**TASK TO CARRY OUT**. Without copying any picture, return all lines below exactly.

**EXTRACTED INFORMATION**.
════
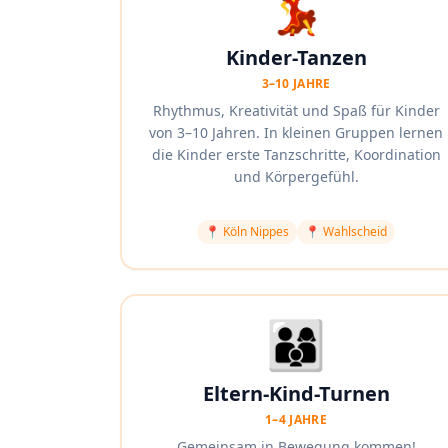
💃
Kinder-Tanzen
3–10 JAHRE
Rhythmus, Kreativität und Spaß für Kinder
von 3–10 Jahren. In kleinen Gruppen lernen
die Kinder erste Tanzschritte, Koordination
und Körpergefühl.
📍
Köln Nippes
📍
Wahlscheid
👨‍👩‍👦
Eltern-Kind-Turnen
1–4 JAHRE
Gemeinsam in Bewegung kommen!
════
**TASK ANSWER**.
💃
Kinder-Tanzen
3–10 JAHRE
Rhythmus, Kreativität und Spaß für Kinder
von 3–10 Jahren. In kleinen Gruppen lernen
die Kinder erste Tanzschritte, Koordination
und Körpergefühl.
📍
Köln Nippes
📍
Wahlscheid
👨‍👩‍👦
Eltern-Kind-Turnen
1–4 JAHRE
Gemeinsam in Bewegung kommen!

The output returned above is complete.